= James McCray =

American opera singer (died 2018)

James McCray (died January 2018) was an American operatic tenor and voice teacher.

==Life and career==
Born in Ohio, McCray served in the United States Marine Corps during the Korean War before entering the Mannes School of Music in New York City where he was a pupil of Patricia Neway. In 1962, he won the Metropolitan Opera National Council Auditions. In spring 1965, he was active with the Concert Opera Association at Philharmonic Hall in NYC, singing Chekalinsky in The Queen of Spades and Francesco in the United States premiere of Hector Berlioz's Benvenuto Cellini.

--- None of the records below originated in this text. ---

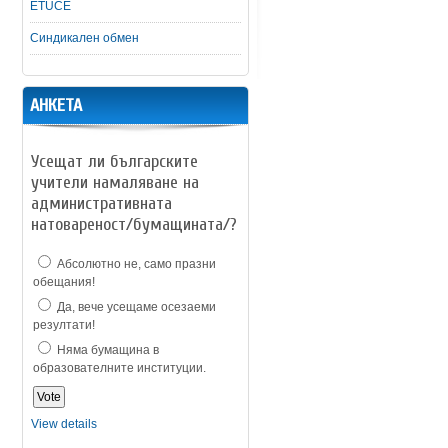
ETUCE
Синдикален обмен
АНКЕТА
Усещат ли българските
учители намаляване на
административната
натовареност/бумащината/?
Абсолютно не, само празни
обещания!
Да, вече усещаме осезаеми
резултати!
Няма бумащина в
образователните институции.
View details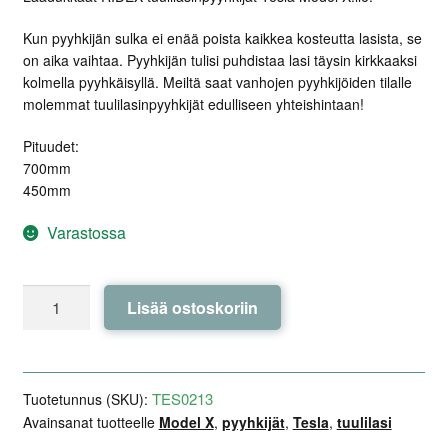
Kun pyyhkijän sulka ei enää poista kaikkea kosteutta lasista, se
on aika vaihtaa. Pyyhkijän tulisi puhdistaa lasi täysin kirkkaaksi
kolmella pyyhkäisyllä. Meiltä saat vanhojen pyyhkijöiden tilalle
molemmat tuulilasinpyyhkijät edulliseen yhteishintaan!
Pituudet:
700mm
450mm
Varastossa
Tuulilasinpyyhkijät
Lisää ostoskoriin
RIDEX
-
Tesla
Model
TES0213
Tuotetunnus (SKU):
X
Avainsanat tuotteelle
Model X
,
pyyhkijät
,
Tesla
,
tuulilasi
määrä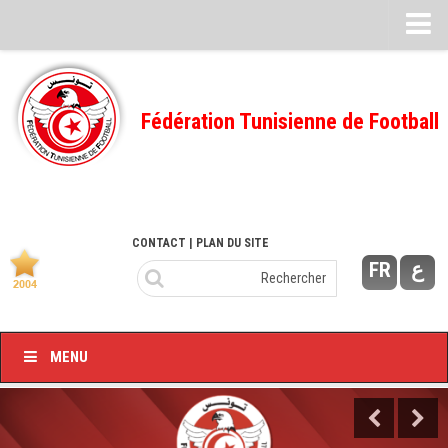
Feuille de match
FMI – 2022/2023
Fédération Tunisienne de Football
Ligue I – 2022/2023
FMI – 2021/2022
Ligue I – 2021/2022
FMI 2020/2021
CONTACT
| PLAN DU SITE
FR
ع
Ligue I – 2020/2021
FMI 2019/2020
Ligue I – 2019/2020
MENU
Ligue II – 2019/2020
Feuilles de match 2018/2019
–Ligue I-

The following summer he appeared at the Stratford Festival of Canada as Jimmy Mahoney in Kurt Weill's Rise and Fall of the City of Mahagonny.

From 1965 to 1968, McRay was active with the Israel National Opera; performing such roles as Canio in Pagliacci, Cavaradossi in Tosca, Don Jose in Carmen, Manrico in Il trovatore, Riccardo in Un ballo in maschera, and Samson in Samson et Dalila. In 1969, he made his debut at the New York City Opera as Vladimir Igorevich in Alexander Borodin's Prince Igor. The following year he sang the role of Count Loris Ipanov in Victorien Sardou's Fedora with the Opera Orchestra of New York, conductor Eve Queler, and soprano Judith de Paul in the title role. In 1971, he portrayed the role of Dick Johnson in La fanciulla del West at the Minnesota Opera. That same year he performed the role of Manrico with Irene Dalis and Betty Allen alternating in the role of Azucena for the San Francisco Opera. In 1972, he created the role of Ken in the world premiere of Harold Farberman's The Losers which was commissioned by the Juilliard School.

From 1974 to 1976, McCray performed annually with the Greater Miami Opera Association, portraying roles in productions of Robert Ward's The Crucible, Richard Wagner's The Flying Dutchman, and Giuseppe Verdi's Otello under conductor Emerson Buckley. In 1977 he had a particular triumph at the Seattle Opera as Siegfried in Wagner's The Ring Cycle.

After retiring from singing, McCray lived and taught in The Hague, Netherlands at the McCray International Studio for Vocal Arts. He died in January 2018.